Give back each record precisely, pictures excluded.

#### MATERIAL PROVIDED ####

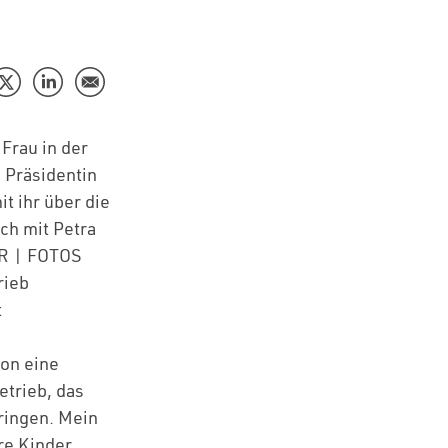
 Frau in der
 Präsidentin
 ihr über die
ch mit Petra
R | FOTOS
rieb
t
hon eine
etrieb, das
bringen. Mein
re Kinder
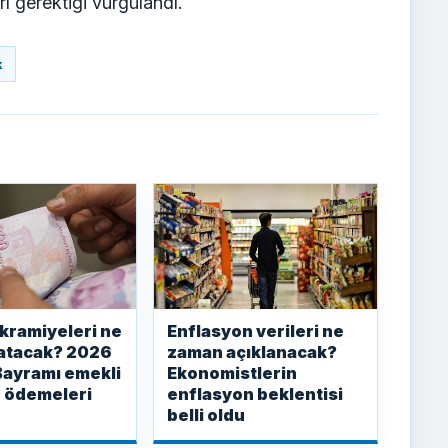
ı gerektiği vurgulandı.
k
kramiyeleri ne
Enflasyon verileri ne
atacak? 2026
zaman açıklanacak?
Bayramı emekli
Ekonomistlerin
 ödemeleri
enflasyon beklentisi
belli oldu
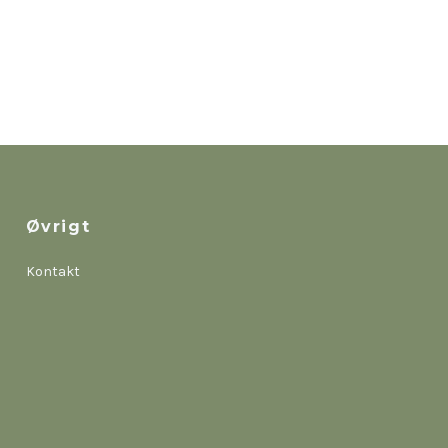
Øvrigt
Kontakt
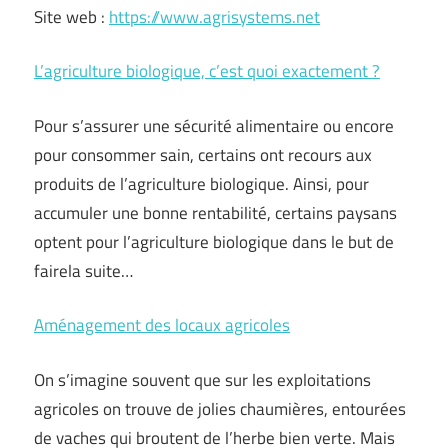
Site web :
https://www.agrisystems.net
L’agriculture biologique, c’est quoi exactement ?
Pour s’assurer une sécurité alimentaire ou encore
pour consommer sain, certains ont recours aux
produits de l’agriculture biologique. Ainsi, pour
accumuler une bonne rentabilité, certains paysans
optent pour l’agriculture biologique dans le but de
fairela suite…
Aménagement des locaux agricoles
On s’imagine souvent que sur les exploitations
agricoles on trouve de jolies chaumières, entourées
de vaches qui broutent de l’herbe bien verte. Mais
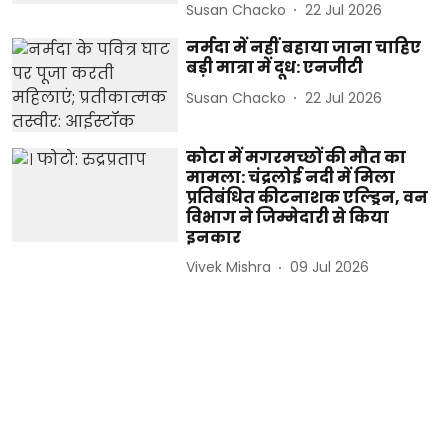
Susan Chacko
22 Jul 2026
नर्मदा में नहीं बहाया जाना चाहिए
बड़ी मात्रा में दूध: एनजीटी
Susan Chacko
22 Jul 2026
कोटा में मगरमच्छों की मौत का
मामला: चंद्रलोई नदी में मिला
प्रतिबंधित कीटनाशक एल्ड्रिन, वन
विभाग ने जिम्मेदारी से किया
इनकार
Vivek Mishra
09 Jul 2026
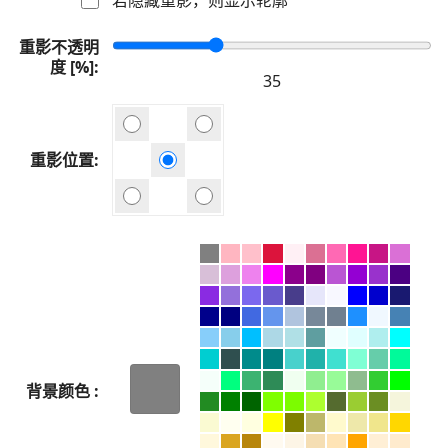
重影不透明
度 [%]
重影位置
背景颜色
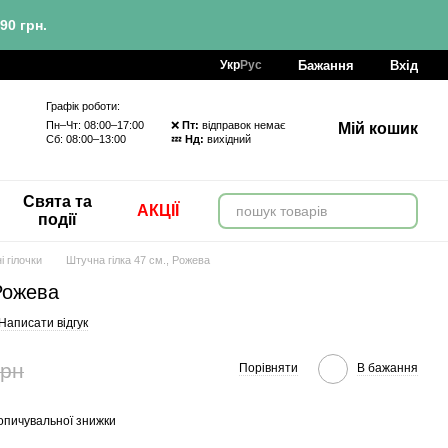
90 грн.
Бажання
Вхід
Укр
Рус
Графік роботи:
Пн–Чт: 08:00–17:00 ❌
Пт:
відправок немає
Мій кошик
Сб: 08:00–13:00 💤
Нд:
вихідний
Свята та
АКЦІЇ
події
і гілочки
Штучна гілка 47 см., Рожева
 Рожева
Написати відгук
грн
Порівняти
В бажання
опичувальної знижки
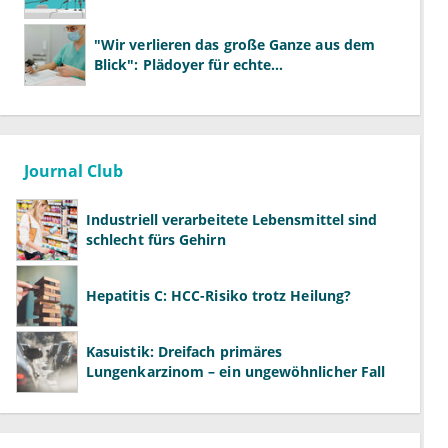
"Wir verlieren das große Ganze aus dem
Blick": Plädoyer für echte
Gesundheitssystemreform
Journal Club
Industriell verarbeitete Lebensmittel sind
schlecht fürs Gehirn
Hepatitis C: HCC-Risiko trotz Heilung?
Kasuistik: Dreifach primäres
Lungenkarzinom – ein ungewöhnlicher Fall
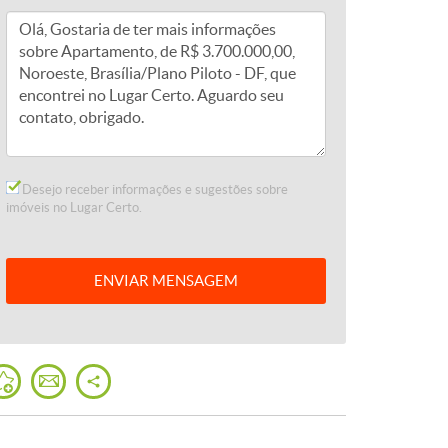
Desejo receber informações e sugestões sobre
imóveis no Lugar Certo.
ENVIAR
MENSAGEM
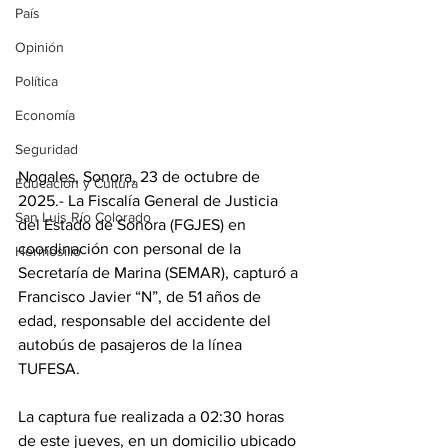
País
Opinión
Política
Economía
Seguridad
Nogales, Sonora, 23 de octubre de 
Educación y Cultura
2025.- La Fiscalía General de Justicia 
San Luis Río Colorado
del Estado de Sonora (FGJES) en 
coordinación con personal de la 
Hermosillo
Secretaría de Marina (SEMAR), capturó a 
Francisco Javier “N”, de 51 años de 
edad, responsable del accidente del 
autobús de pasajeros de la línea 
TUFESA.
La captura fue realizada a 02:30 horas 
de este jueves, en un domicilio ubicado 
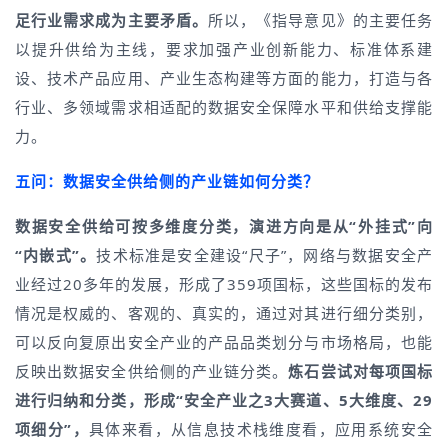
足行业需求成为主要矛盾。
所以，《指导意见》的主要任务
以提升供给为主线，要求加强产业创新能力、标准体系建
设、技术产品应用、产业生态构建等方面的能力，打造与各
行业、多领域需求相适配的数据安全保障水平和供给支撑能
力。
五问：数据安全供给侧的产业链如何分类？
数据安全供给可按多维度分类，
演进方向是
从“外挂式
”
向
“内嵌式
”
。
技术标准是安全建设“尺子”，网络与数据安全产
业经过20多年的发展，形成了359项国标，这些国标的发布
情况是权威的、客观的、真实的，通过对其进行细分类别，
可以反向复原出安全产业的产品品类划分与市场格局，也能
反映出数据安全供给侧的产业链分类。
炼石尝试对每项国标
进行归纳和分类，形成“安全产业之3大赛道、5大维度、29
项细分”，
具体来看，从信息技术栈维度看，应用系统安全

####

*REPLY*
 Frau in der
 Präsidentin
 ihr über die
ch mit Petra
R | FOTOS
rieb
t
hon eine
etrieb, das
bringen. Mein
re Kinder
ı gerektiği vurgulandı.
k
kramiyeleri ne
Enflasyon verileri ne
atacak? 2026
zaman açıklanacak?
Bayramı emekli
Ekonomistlerin
 ödemeleri
enflasyon beklentisi
belli oldu
Øvrigt
Kontakt
Site web :
https://www.agrisystems.net
L’agriculture biologique, c’est quoi exactement ?
Pour s’assurer une sécurité alimentaire ou encore
pour consommer sain, certains ont recours aux
produits de l’agriculture biologique. Ainsi, pour
accumuler une bonne rentabilité, certains paysans
optent pour l’agriculture biologique dans le but de
fairela suite…
Aménagement des locaux agricoles
On s’imagine souvent que sur les exploitations
agricoles on trouve de jolies chaumières, entourées
de vaches qui broutent de l’herbe bien verte. Mais
Susan Chacko
22 Jul 2026
नर्मदा में नहीं बहाया जाना चाहिए
बड़ी मात्रा में दूध: एनजीटी
Susan Chacko
22 Jul 2026
कोटा में मगरमच्छों की मौत का
मामला: चंद्रलोई नदी में मिला
प्रतिबंधित कीटनाशक एल्ड्रिन, वन
विभाग ने जिम्मेदारी से किया
इनकार
Vivek Mishra
09 Jul 2026
重影不透明
度 [%]
重影位置
背景颜色
90 грн.
Бажання
Вхід
Укр
Рус
Графік роботи:
Пн–Чт: 08:00–17:00 ❌
Пт:
відправок немає
Мій кошик
Сб: 08:00–13:00 💤
Нд:
вихідний
Свята та
АКЦІЇ
події
і гілочки
Штучна гілка 47 см., Рожева
 Рожева
Написати відгук
грн
Порівняти
В бажання
опичувальної знижки
"Wir verlieren das große Ganze aus dem
Blick": Plädoyer für echte
Gesundheitssystemreform
Journal Club
Industriell verarbeitete Lebensmittel sind
schlecht fürs Gehirn
Hepatitis C: HCC-Risiko trotz Heilung?
Kasuistik: Dreifach primäres
Lungenkarzinom – ein ungewöhnlicher Fall
Desejo receber informações e sugestões sobre
imóveis no Lugar Certo.
ENVIAR
MENSAGEM
País
Opinión
Política
Economía
Seguridad
Nogales, Sonora, 23 de octubre de 
Educación y Cultura
2025.- La Fiscalía General de Justicia 
San Luis Río Colorado
del Estado de Sonora (FGJES) en 
coordinación con personal de la 
Hermosillo
Secretaría de Marina (SEMAR), capturó a 
Francisco Javier “N”, de 51 años de 
edad, responsable del accidente del 
autobús de pasajeros de la línea 
TUFESA.
La captura fue realizada a 02:30 horas 
de este jueves, en un domicilio ubicado 
足行业需求成为主要矛盾。
所以，《指导意见》的主要任务
以提升供给为主线，要求加强产业创新能力、标准体系建
设、技术产品应用、产业生态构建等方面的能力，打造与各
行业、多领域需求相适配的数据安全保障水平和供给支撑能
力。
五问：数据安全供给侧的产业链如何分类？
数据安全供给可按多维度分类，
演进方向是
从“外挂式
”
向
“内嵌式
”
。
技术标准是安全建设“尺子”，网络与数据安全产
业经过20多年的发展，形成了359项国标，这些国标的发布
情况是权威的、客观的、真实的，通过对其进行细分类别，
可以反向复原出安全产业的产品品类划分与市场格局，也能
反映出数据安全供给侧的产业链分类。
炼石尝试对每项国标
进行归纳和分类，形成“安全产业之3大赛道、5大维度、29
项细分”，
具体来看，从信息技术栈维度看，应用系统安全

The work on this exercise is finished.